Я рассматриваю Марка заново. Его точеный профиль, привлекательные губы, растянутые в улыбке, цепкий взгляд. Сейчас передо мной не незнакомый мужчина, который в порыве бреда предложил мне выйти за него замуж и спас от тюрьмы. Сейчас здесь тот самый лучший адвокат столицы, который встал на защиту Саенко. И судя по тому, что его братец до сих пор работает, только уже в столице, а не в нашем маленьком городишке, продолжает защищать его снова. Я бы поверила в то, что Кирилл исправился, но прямо передо мной стоит радующийся жизни и ни о чем не жалеющий Саенко. И он снова пьяный. Не в стельку, но он ведь только пришел на нашу свадьбу.

— Ты опоздал, — обращается к брату Марк. — Был на работе?

— Где же еще, — хмыкает. — Там сегодня наливали.

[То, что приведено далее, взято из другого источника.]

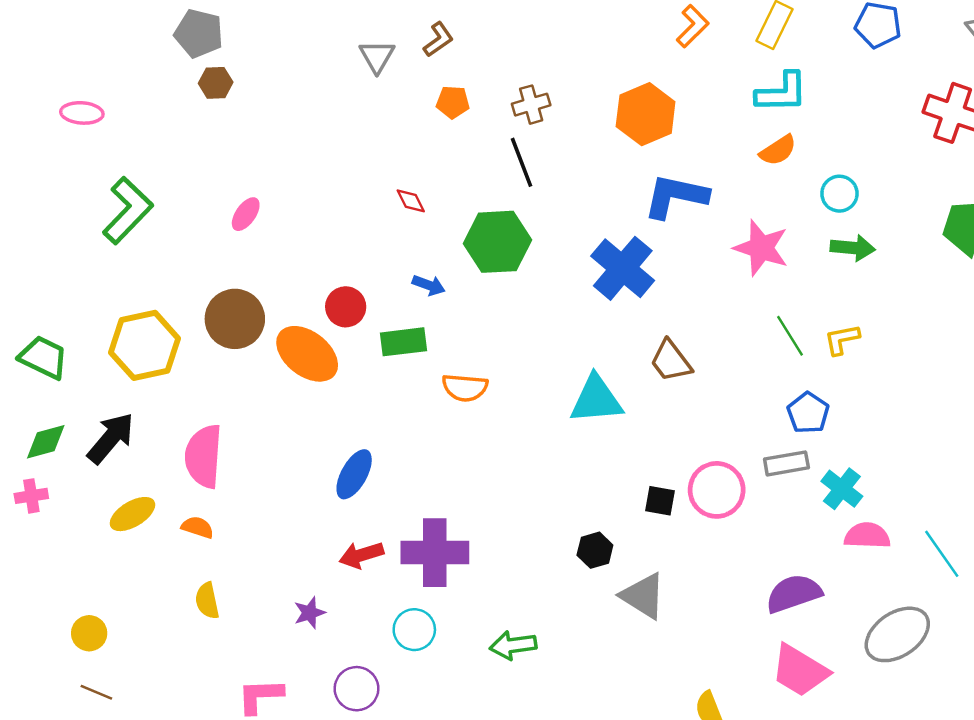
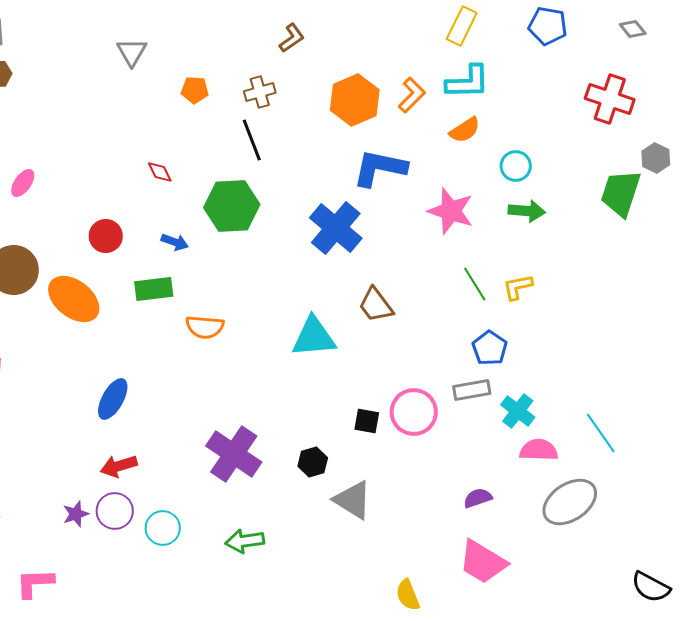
orange L-shape: (693, 26) -> (412, 95), moved
brown L-shape: (438, 39) -> (292, 38), moved
red circle: (346, 307) -> (106, 236), moved
purple cross: (435, 553) -> (234, 454), moved, turned 34
cyan line: (942, 554) -> (601, 433), moved
purple semicircle: (794, 593) -> (478, 498), size x0.6
gray ellipse: (897, 634) -> (570, 502), moved
purple circle: (357, 689) -> (115, 511), moved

У меня перед глазами заплаканное лицо матери, отец, с трудом сдерживающий слезы, родственники, приехавшие на похороны. То время было самым трудным для нашей семьи. Через несколько месяцев папу увезли в реанимацию с инсультом, и все словно повторилось. Столкнувшись лицом к лицу с тем, кто виновен во всем случившемся, и видя, что он не только не раскаивается, но и продолжает халатно относиться к своим обязанностям, я чувствую глубокую ярость. А следом — стыд признаться родителям, кем является мой муж. И пусть они никогда не узнают, кто его брат, об этом знаю я.

— И где же вы работаете, что там наливают? — не удержавшись от вопроса, буравлю брата Марка взглядом.

— В больнице. У нас дружный коллектив, иногда собираемся вместе.

— А как же… пациенты? Вдруг кто-то не получит помощи, потому что врачи позволили себе лишнего? Или жизни других людей вас мало интересуют, и вы не настроены спасать пациентов?

— Во время попоек Кира ни один пациент не пострадал, — говорит Марк, и они вместе с братом смеются.

“Ни одни не пострадал”, “Ни один пациент не пострадал”, — прокручиваю эти слова в голове раз за разом.

Сразу после них я сбежала. Сказала, что мне нужно отлучиться, и вот уже минут десять сижу в туалетной кабинке и давлю в себе слезы. Им смешно, они веселятся, а у меня в момент, когда я увидела Кирилла, жизнь закончилась. Моя сестренка мертва, а он жив и не наказан. Радуется жизни и продолжает пить на рабочем месте. А его брат? Что в этот момент делает его брат? Смеется! Не считает пострадавших от рук Саенко людьми.

Я не хочу возвращаться в зал. Не хочу смотреть в лицо Билецкому, видеть его не желаю, но вместе с тем понимаю, что это неизбежно. Какой бы скандал я сейчас ни закатила, хуже в итоге будет мне. Если Билецкие — те, кто без труда покрывают причастного к смерти другого человека, что им стоит расквитаться со мной?

Задавив в себе порывы решить все здесь и сейчас, выхожу из кабинки. Снова охлаждаю ладони и прикладываю их к щекам. В зал я выхожу с высоко поднятой головой, решив, что истерика делу не поможет. Зато может помочь Марк. Если он сможет устроить меня на работу в больницу, где работает его брат, я смогу накопать на Саенко компромат. Тогда и лес рубить, не боясь щепок, будет не страшно.